Today’s decision by the $2.8 billion Challenger Howard Mortgage Fund to limit withdrawals is being sheeted home to the federal government’s blanket guarantee on bank deposits.
In fact, the fund has been in a controlled liquidation all year. Net assets of the fund have shrunk by $800 million since January as withdrawal requests have soaked up the fund’s available liquidity.
The rate of withdrawal requests picked up significantly in the wake of the government guarantee on all bank deposits and triggered the fund’s liquidity clause as defined by the Corporations Act.
But that is not a reason for Prime Minister Kevin Rudd to come to the rescue of the managed funds industry. He should use this as an opportunity to remind investors that higher yielding investments outside of the banking system carry higher risks.
Less sophisticated retail investors who believed a mortgage fund was no different from a bank will now have a better understanding that higher returns carry higher risks. Financial planners may also come under closer scrutiny for the recommendations they made, because about two thirds of the funds in the Challenger fund came through wrap platforms.
Those platforms, such as the Westpac-owned BT and St George-owned Asgard platforms, have been behind the acceleration in withdrawal requests from the Challenger fund.
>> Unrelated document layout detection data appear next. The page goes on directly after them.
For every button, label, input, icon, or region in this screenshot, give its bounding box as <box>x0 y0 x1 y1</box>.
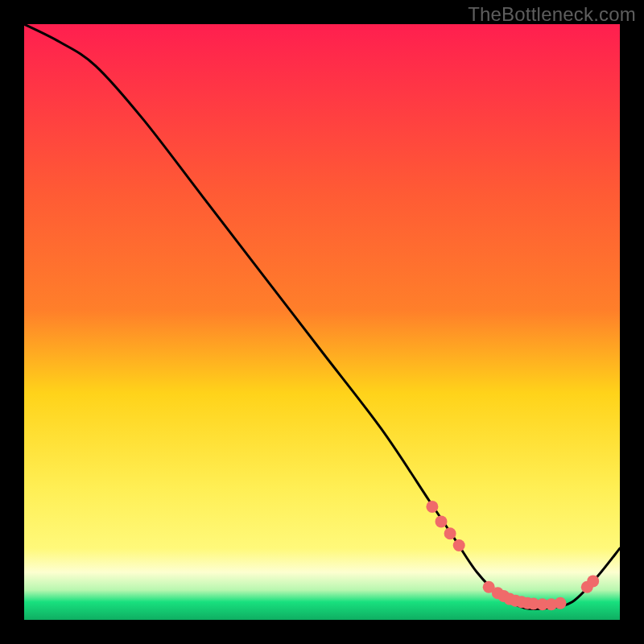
chart-frame: TheBottleneck.com <box>0 0 644 644</box>
marker-dot <box>555 597 567 609</box>
watermark-text: TheBottleneck.com <box>468 3 636 26</box>
plot-svg <box>24 24 620 620</box>
marker-dot <box>436 515 448 527</box>
marker-dot <box>426 501 438 513</box>
plot-area <box>24 24 620 620</box>
marker-dot <box>453 539 465 551</box>
marker-dot <box>444 527 456 539</box>
marker-dot <box>587 575 599 587</box>
gradient-bg <box>24 24 620 620</box>
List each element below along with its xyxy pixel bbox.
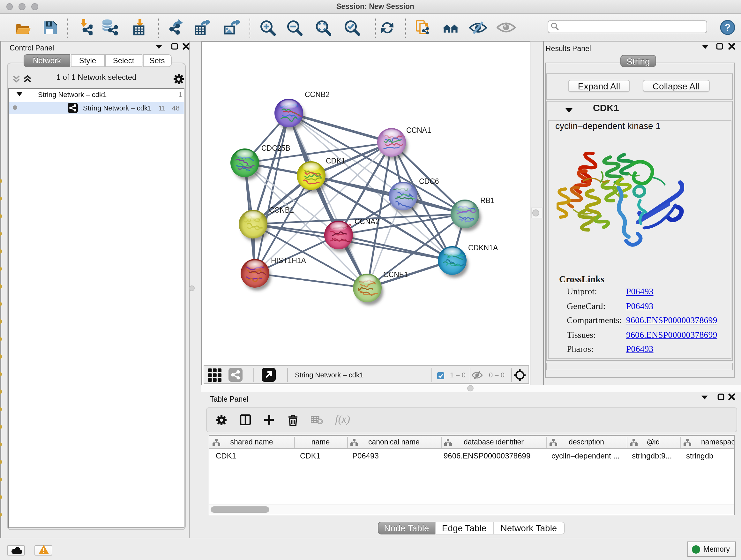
svg-text:?: ?: [724, 22, 731, 33]
svg-text:RB1: RB1: [480, 196, 494, 205]
svg-text:CCNB2: CCNB2: [305, 90, 329, 99]
svg-text:CDKN1A: CDKN1A: [468, 244, 498, 252]
svg-text:CDC6: CDC6: [419, 177, 439, 186]
svg-text:CDC25B: CDC25B: [261, 144, 290, 152]
svg-text:CDK1: CDK1: [326, 157, 345, 165]
svg-text:CCNA1: CCNA1: [406, 126, 431, 134]
svg-text:CCNA2: CCNA2: [354, 217, 379, 226]
svg-text:HIST1H1A: HIST1H1A: [271, 256, 306, 265]
svg-text:CCNB1: CCNB1: [269, 206, 293, 214]
svg-text:CCNE1: CCNE1: [383, 270, 408, 279]
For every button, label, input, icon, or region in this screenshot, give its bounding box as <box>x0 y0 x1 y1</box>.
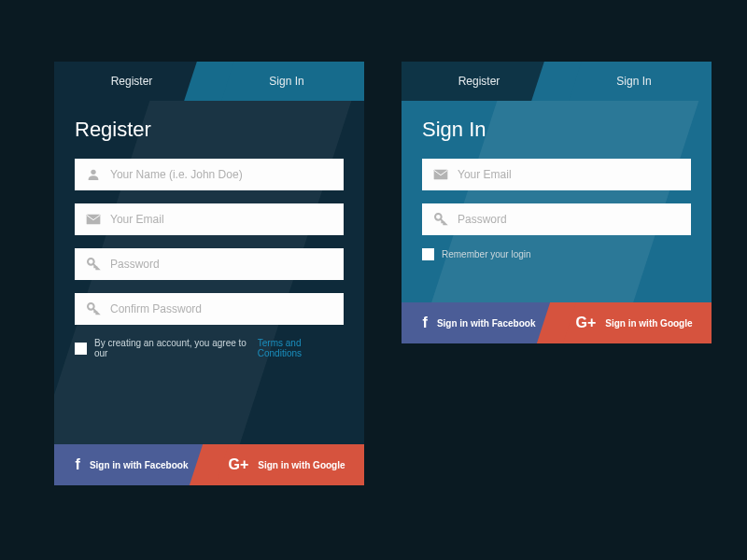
tab-bar: Register Sign In <box>402 62 712 101</box>
page-title: Register <box>75 118 344 142</box>
password-input[interactable] <box>450 213 682 226</box>
remember-row: Remember your login <box>422 248 691 260</box>
password-field-row[interactable] <box>75 248 344 280</box>
mail-icon <box>431 169 450 180</box>
facebook-button[interactable]: f Sign in with Facebook <box>54 444 209 485</box>
page-title: Sign In <box>422 118 691 142</box>
google-plus-icon: G+ <box>575 315 596 331</box>
email-field-row[interactable] <box>422 159 691 190</box>
register-card: Register Sign In Register <box>54 62 364 485</box>
facebook-icon: f <box>423 315 428 331</box>
terms-link[interactable]: Terms and Conditions <box>258 338 344 358</box>
remember-checkbox[interactable] <box>422 248 434 260</box>
google-button[interactable]: G+ Sign in with Google <box>209 444 364 485</box>
signin-card: Register Sign In Sign In Remember your l… <box>402 62 712 343</box>
email-input[interactable] <box>450 168 682 181</box>
tab-bar: Register Sign In <box>54 62 364 101</box>
google-button[interactable]: G+ Sign in with Google <box>557 302 712 343</box>
social-row: f Sign in with Facebook G+ Sign in with … <box>402 302 712 343</box>
key-icon <box>84 257 103 272</box>
remember-label: Remember your login <box>442 249 531 259</box>
google-plus-icon: G+ <box>228 456 248 473</box>
name-field-row[interactable] <box>75 159 344 190</box>
password-input[interactable] <box>103 258 334 271</box>
svg-point-0 <box>91 170 95 175</box>
facebook-button[interactable]: f Sign in with Facebook <box>402 302 557 343</box>
mail-icon <box>84 214 103 225</box>
user-icon <box>84 167 103 182</box>
email-input[interactable] <box>103 213 334 226</box>
svg-rect-4 <box>434 170 448 180</box>
confirm-password-input[interactable] <box>103 302 334 315</box>
facebook-icon: f <box>76 456 80 473</box>
tab-signin[interactable]: Sign In <box>557 62 712 101</box>
confirm-password-field-row[interactable] <box>75 293 344 325</box>
name-input[interactable] <box>103 168 334 181</box>
key-icon <box>431 212 450 227</box>
terms-row: By creating an account, you agree to our… <box>75 338 344 358</box>
social-row: f Sign in with Facebook G+ Sign in with … <box>54 444 364 485</box>
email-field-row[interactable] <box>75 203 344 235</box>
terms-text: By creating an account, you agree to our <box>94 338 255 358</box>
terms-checkbox[interactable] <box>75 343 87 355</box>
key-icon <box>84 301 103 316</box>
tab-signin[interactable]: Sign In <box>209 62 364 101</box>
password-field-row[interactable] <box>422 203 691 235</box>
svg-rect-1 <box>87 215 101 225</box>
Ironically, the bank wrap platforms may be conduits for increases in bank deposits.
Liquidity has been an issue in the unlisted funds sector for more than a year with various mortgage funds, property trusts and hybrid fixed interest funds imposing limits or freezes on withdrawals this year.
Challenger, for example, “temporarily” closed redemptions on its hybrid property funds in August. And on October 16, Challenger amended withdrawals from its $1.8 billion Challenger High Yield Fund to only offer redemptions quarterly.
The Challenger Howard Mortgage Fund has the power to process withdrawals over a period of 60 days when at least 80 per cent of the fund’s assets are regarded as liquid. If the fund becomes illiquid investors can only withdraw if the fund makes an offer of withdrawal.
Those liquidity arrangements were formed in the crucible of the illiquidity crisis in unlisted property and mortgage funds in the 1990s.
If Rudd were to overturn those arrangements and in some way guarantee the liquidity of unlisted funds he would create a moral hazard and undermine the credibility of the entire financial system.
The government did not step in to rescue investors when Westpoint went bust and they should not do that now.
However, the sooner the government releases the terms of its deposit guarantee – particularly the price banks will be required to pay, which in turn will affect the returns they can offer depositors – the better it will be for all participants in the economy. Its release should be accompanied by reminders about the pecking order of risks in the financial sector.